Scientists from The Scripps Research Institute have identified a class of compounds that could be a boon to basic research and drug discovery.
|"We can make these modifications in just two chemical steps, which is a great advantage," says Research Associate Alexander Adibekian (left), shown here with co-authors Professor Benjamin Cravatt (center) and Research Associate Brent Martin.|
In a new study, published online in Nature Chemical Biology on May 15, 2011, the researchers show the new compounds powerfully and selectively block the activity of a large and diverse group of enzymes known as "serine hydrolases." Previously discovered serine hydrolase-blocking compounds have been turned into drugs to treat obesity, diabetes, and Alzheimer's disease, and are currently in testing as treatments for pain, anxiety, and depression.
"There are more than 200 serine hydrolases in human cells, but for most we've lacked chemical inhibitors of their activity," said team leader Benjamin F. Cravatt III, professor and chair of the Department of Chemical Physiology at Scripps Research and a member of its Skaggs Institute for Chemical Biology, "so we've had only a limited ability to study them in the lab or to block them to treat medical conditions. This new research allows us to greatly expand our list of these inhibitors."
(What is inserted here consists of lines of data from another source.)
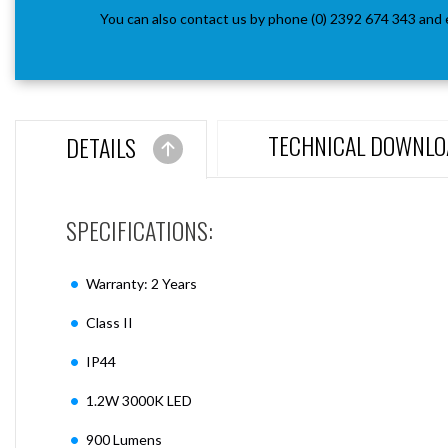
You can also contact us by phone (0) 2392 674 343 and 
TECHNICAL DOWNLO
DETAILS
SPECIFICATIONS:
Warranty: 2 Years
Class II
IP44
1.2W 3000K LED
900 Lumens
A Scaffold on Which to Build
Hints from previous work by the Cravatt lab and other groups led the team to investigate a group of molecules known as ureas for their ability to inhibit serine hydrolase activity. In initial tests using recently advanced techniques for measuring enzyme-inhibition strength and specificity, the Scripps Research scientists found that molecules known as 1,2,3-triazole ureas could powerfully inhibit some serine hydrolases without affecting other enzymes.
In the next set of tests, the team synthesized a basic "scaffold" of 1,2,3-triazole urea, and found that it inhibited many more serine hydrolases – still without affecting other enzyme classes – than did an existing broad inhibitor known as a carbamate. The team then began modifying the scaffold compound to refine its inhibitory activity to specific serine hydrolase targets.